The team will have a lot of work to do as it deploys to Bucha, where images of bodies lying in the streets after Russian forces withdrew have shocked the world.
Bucha Mayor Anatoliy Fedoruk told Ukrainian television on Thursday that at least three sites of mass shootings of civilians during the Russian occupation had been discovered. Fedoruk said hundreds of people had been killed and investigators were finding bodies in courtyards, parks and city squares.
The commission, known by its acronym ICMP, already has working relationships with the prosecution of the International Criminal Court and other crime-fighting agencies like Interpol and Europol to share evidence. ICC prosecutor Karim Khan has already opened an investigation in Ukraine.
“We want to make sure that we are working with the Ukrainian authorities to properly search these crime scene sites to identify the mortal remains so that evidence can be provided in the future for criminal trial purposes, not only potentially at the ICC, but also potentially. within domestic courts in Ukraine,” Bomberger said.

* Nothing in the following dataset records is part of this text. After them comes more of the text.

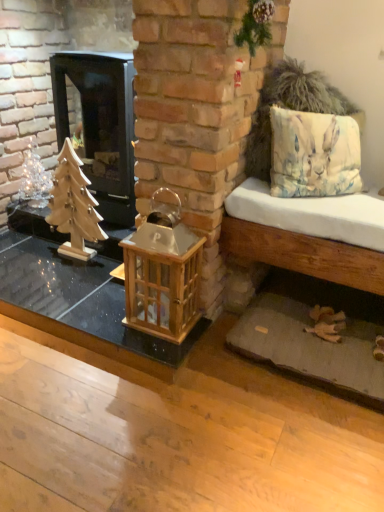 Question: Does light brown wooden bench at right appear on the right side of wooden table at center?

Choices:
 (A) yes
 (B) no

Answer: (A)

Question: From the image's perspective, is light brown wooden bench at right on wooden table at center?

Choices:
 (A) no
 (B) yes

Answer: (B)

Question: Does light brown wooden bench at right appear on the left side of wooden table at center?

Choices:
 (A) no
 (B) yes

Answer: (A)

Question: Does light brown wooden bench at right have a larger size compared to wooden table at center?

Choices:
 (A) no
 (B) yes

Answer: (B)

Question: Is light brown wooden bench at right beside wooden table at center?

Choices:
 (A) no
 (B) yes

Answer: (A)

Question: Is wooden table at center bigger or smaller than black glass wood burning stove at left?

Choices:
 (A) big
 (B) small

Answer: (B)

Question: Is point (163, 372) closer or farther from the camera than point (105, 214)?

Choices:
 (A) farther
 (B) closer

Answer: (B)

Question: Is wooden table at center in front of or behind black glass wood burning stove at left in the image?

Choices:
 (A) behind
 (B) front

Answer: (B)

Question: From a real-world perspective, is wooden table at center positioned above or below black glass wood burning stove at left?

Choices:
 (A) above
 (B) below

Answer: (B)

Question: Considering the relative positions of watercolor fabric pillow at right and wooden christmas tree at left in the image provided, is watercolor fabric pillow at right to the left or to the right of wooden christmas tree at left?

Choices:
 (A) right
 (B) left

Answer: (A)

Question: Considering the positions of watercolor fabric pillow at right and wooden christmas tree at left in the image, is watercolor fabric pillow at right bigger or smaller than wooden christmas tree at left?

Choices:
 (A) big
 (B) small

Answer: (A)

Question: Is watercolor fabric pillow at right inside the boundaries of wooden christmas tree at left, or outside?

Choices:
 (A) outside
 (B) inside

Answer: (A)

Question: Is point (284, 123) closer or farther from the camera than point (71, 224)?

Choices:
 (A) closer
 (B) farther

Answer: (A)

Question: From the image's perspective, relative to wooden lantern at center, is watercolor fabric pillow at right above or below?

Choices:
 (A) above
 (B) below

Answer: (A)

Question: In the image, is watercolor fabric pillow at right positioned in front of or behind wooden lantern at center?

Choices:
 (A) front
 (B) behind

Answer: (B)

The organization is at the forefront of using new technologies in its painstaking work of identifying bodies from the smallest samples.
“We have implemented a new extraction technique, which allows us to extract more DNA from smaller or more damaged bone fragments,” said Kieren Hill, head of the DNA laboratory. “This is quite a unique method in terms of application in the missing person context.”

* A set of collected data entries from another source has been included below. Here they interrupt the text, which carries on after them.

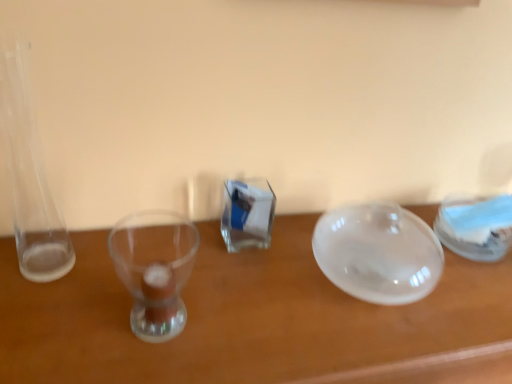 Locate an element on the screen. The image size is (512, 384). free spot above transparent glass bowl at center (from a real-world perspective) is located at coordinates (291, 285). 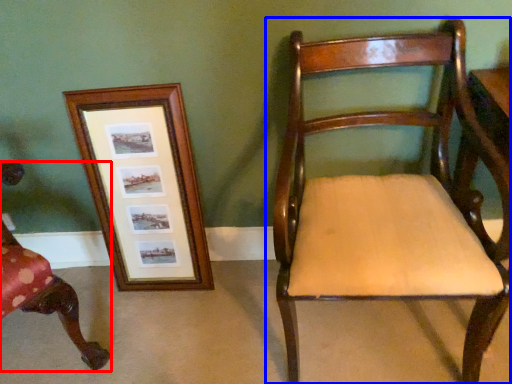 Question: Which of the following is the closest to the observer, chair (highlighted by a red box) or chair (highlighted by a blue box)?

Choices:
 (A) chair
 (B) chair

Answer: (B) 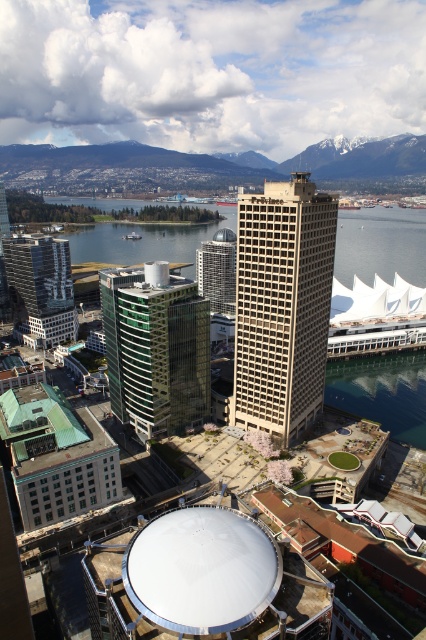 You are a drone operator trying to navigate between two points in the urban landscape. The first point is at coordinate point(57, 273) and the second point is at coordinate point(206, 280). Which point is closer to the observer?

Point(57, 273) is in front of point(206, 280), so it is closer to the observer. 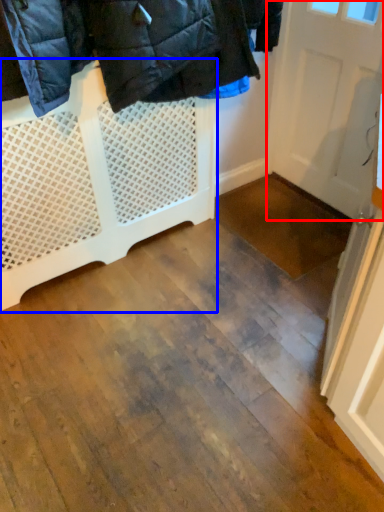 Question: Which of the following is the closest to the observer, door (highlighted by a red box) or furniture (highlighted by a blue box)?

Choices:
 (A) door
 (B) furniture

Answer: (B) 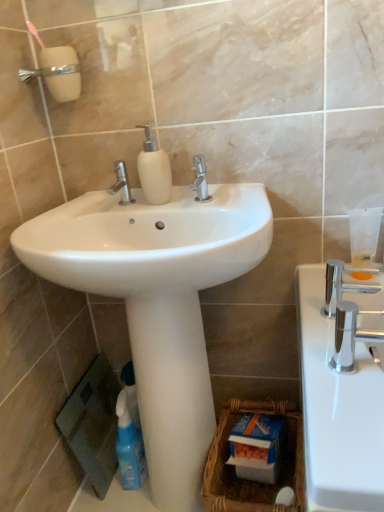 Locate an element on the screen. free space to the left of white matte soap dispenser at center is located at coordinates pyautogui.click(x=109, y=210).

On Friday, lab staff dressed in white clothes covered with blue plastic coveralls, hairnets and gloves worked meticulously on other cases, grabbing small bone shards in forceps and grinding their surfaces with the DNA research.
The ICMP has an online portal where Ukrainians can anonymously report the location of bodies and will help family members of the missing provide DNA samples to help identify them.
The commission was set up to find the dead of the Balkan wars of the 1990s. Its sterile, high-tech labs are a world away from the muddy mass graves where the organization’s experts first made a name for themselves among the rotting dead. of the 1995 Srebrenica massacre of more than 8,000 Bosnian Muslim men and boys.
They helped put names to bodies which, in some cases, were torn up and strewn across several mass graves as Bosnian Serb forces buried and then re-buried the dead in a bid to cover the traces of their genocidal attempt. to annihilate the Bosniaks of Srebrenica.
The commission made sure that they could not cover their tracks. Bosnian Serb military leader General Ratko Mladic and his political master Radovan Karadzic are currently serving life sentences for crimes including genocide. Both men were convicted in part thanks to evidence collected by the ICMP.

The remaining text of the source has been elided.